これよりいえるのは、「児童生徒たちがICTで学びたいもの」と「教員が提供するICTコンテンツ」の内容が大きくずれていること、彼らが提供しているコンテンツがあまりにも現実離れして使い物にならないということを子供たちが見抜いているのだと思います。
ICTを駆使しても「学ぶ行為」はまねできない
- これに関し、i-learn.jpは面白い指摘をしています。それをそのまま引用します。
さて、ICTに限った話ではないが、B分類項目の課題をもう一つ指摘しよう。教示主義の一斉授業は教える者と学ぶ者を完璧に役割として分けるので、行為自体も別々のものにしてしまう。面倒臭い表現になるが、教員から「知識」は学習出来ても、「学ぶ行為」は学習できない。
教員側行為は問答と知識提示だから、行為を真似ることで学習者が電子黒板を利用したプレゼン能力を身に付けるかもしれない。しかし、先にICT活用を劇場の大道具に例えたように、教員は舞台裏の動きをあえて見せないから、凝った授業展開をしても学習者側に資料(教材)を構成する能力は身に付かない。
とすれば、IT活用指導力として注目すべきは、やはりC分類にある児童生徒サイドの活用ではないか。C分類の項目は、教員側が一方的に児童生徒に◯◯させる、というのとは少し違う。学びの主体は学習者側にあるのだから、教員も学習者と同じ立ち位置で「学ぶ行為」を共有する事が出来る。
大人でも子どもでも、課題の絞り込み、探求、整理、要約といった「探求・学びの行為」は基本的に共通だから、もし、教員側の学ぶ行為が学習者側からも間近に把握出来れば、その行為セットはスキルとして学習者側にも伝搬しうるということだ。
つまり、現状のようにIT活用指導力を「ICTで教える力」や「ICTで学ばせる力」として分断して高度化する方略ではなく、むしろ、もっと身近に引付けて「ICTで学ぶ力」と再定義すれば、教員にとって生活場面と授業場面のICT活用の段差はより小さなものになるだろう。
記事引用元 教育ICT常識の嘘 #2「IT活用指導力」
- これよりいえることは、ICT教育を推進する人たちはとにかく「テストの点数を上げる」ための手段としか見ていない、と思います。
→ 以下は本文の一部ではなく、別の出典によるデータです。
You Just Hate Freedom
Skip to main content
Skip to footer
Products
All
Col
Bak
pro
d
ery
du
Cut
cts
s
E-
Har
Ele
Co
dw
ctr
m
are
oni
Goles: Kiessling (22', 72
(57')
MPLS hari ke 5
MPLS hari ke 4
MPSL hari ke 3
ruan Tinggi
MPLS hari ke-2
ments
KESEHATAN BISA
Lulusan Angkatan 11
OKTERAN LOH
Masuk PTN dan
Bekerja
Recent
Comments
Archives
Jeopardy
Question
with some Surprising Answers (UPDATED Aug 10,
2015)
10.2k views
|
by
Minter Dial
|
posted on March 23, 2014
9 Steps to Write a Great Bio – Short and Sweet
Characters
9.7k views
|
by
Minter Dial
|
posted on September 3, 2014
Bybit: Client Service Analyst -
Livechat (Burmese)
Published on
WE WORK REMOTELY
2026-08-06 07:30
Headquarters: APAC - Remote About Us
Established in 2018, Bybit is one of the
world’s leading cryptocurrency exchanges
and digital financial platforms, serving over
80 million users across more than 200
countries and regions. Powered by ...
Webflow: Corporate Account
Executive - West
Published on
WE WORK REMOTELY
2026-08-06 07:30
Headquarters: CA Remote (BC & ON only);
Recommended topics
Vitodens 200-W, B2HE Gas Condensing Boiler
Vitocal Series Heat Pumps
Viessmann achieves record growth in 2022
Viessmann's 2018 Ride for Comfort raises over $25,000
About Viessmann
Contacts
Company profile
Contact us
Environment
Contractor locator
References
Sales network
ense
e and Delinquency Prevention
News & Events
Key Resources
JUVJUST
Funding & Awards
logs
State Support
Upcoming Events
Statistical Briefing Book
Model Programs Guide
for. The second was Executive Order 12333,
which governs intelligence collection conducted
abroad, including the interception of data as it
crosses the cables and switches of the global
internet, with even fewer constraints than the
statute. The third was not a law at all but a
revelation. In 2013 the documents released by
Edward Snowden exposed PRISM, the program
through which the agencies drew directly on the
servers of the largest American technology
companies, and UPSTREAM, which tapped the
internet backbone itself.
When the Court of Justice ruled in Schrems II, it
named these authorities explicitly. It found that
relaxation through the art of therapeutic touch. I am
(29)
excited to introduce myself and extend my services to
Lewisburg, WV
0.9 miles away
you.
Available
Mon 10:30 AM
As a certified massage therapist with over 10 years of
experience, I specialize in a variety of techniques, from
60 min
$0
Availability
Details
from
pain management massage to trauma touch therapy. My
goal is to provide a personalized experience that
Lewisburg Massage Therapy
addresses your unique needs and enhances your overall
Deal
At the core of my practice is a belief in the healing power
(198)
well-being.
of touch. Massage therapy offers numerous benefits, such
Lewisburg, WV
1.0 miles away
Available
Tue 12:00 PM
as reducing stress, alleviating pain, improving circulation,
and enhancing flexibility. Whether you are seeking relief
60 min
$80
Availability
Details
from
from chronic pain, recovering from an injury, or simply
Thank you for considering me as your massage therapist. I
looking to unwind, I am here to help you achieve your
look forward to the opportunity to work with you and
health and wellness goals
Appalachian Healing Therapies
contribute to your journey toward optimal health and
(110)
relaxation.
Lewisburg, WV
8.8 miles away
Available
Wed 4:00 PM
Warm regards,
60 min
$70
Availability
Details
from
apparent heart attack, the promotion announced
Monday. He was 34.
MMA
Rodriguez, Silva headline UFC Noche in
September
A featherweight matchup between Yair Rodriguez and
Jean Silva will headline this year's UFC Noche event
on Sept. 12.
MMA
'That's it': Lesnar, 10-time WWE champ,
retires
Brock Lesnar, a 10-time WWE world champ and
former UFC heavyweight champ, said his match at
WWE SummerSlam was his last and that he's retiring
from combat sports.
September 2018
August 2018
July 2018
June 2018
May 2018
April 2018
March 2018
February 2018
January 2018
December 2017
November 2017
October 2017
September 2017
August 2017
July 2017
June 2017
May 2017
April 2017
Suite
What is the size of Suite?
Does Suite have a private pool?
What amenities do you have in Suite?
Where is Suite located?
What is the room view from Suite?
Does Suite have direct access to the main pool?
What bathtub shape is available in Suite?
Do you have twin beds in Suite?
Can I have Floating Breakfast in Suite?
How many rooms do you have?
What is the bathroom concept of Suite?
これは勉強動画を見ていてもそう思います。
最後に:ICTで学ぶものは?
- ICTで学ぶもの、それは「ICTを駆使して自分のほしい情報を抜き取る」「膨大な情報から真の情報を見抜く」方法です。これが一番重要なことなのです。
- ここまで情報化社会が進むと、「本当の情報」「嘘の情報」が大量に混じった玉石混交になっているのが今の時代です。そこから「自分のほしい情報」を抜き取ったり、「情報の真贋を見抜く目」が必要となってくるのです。だから、これからの教師は上の2つを教えるのが必要なのだと思います。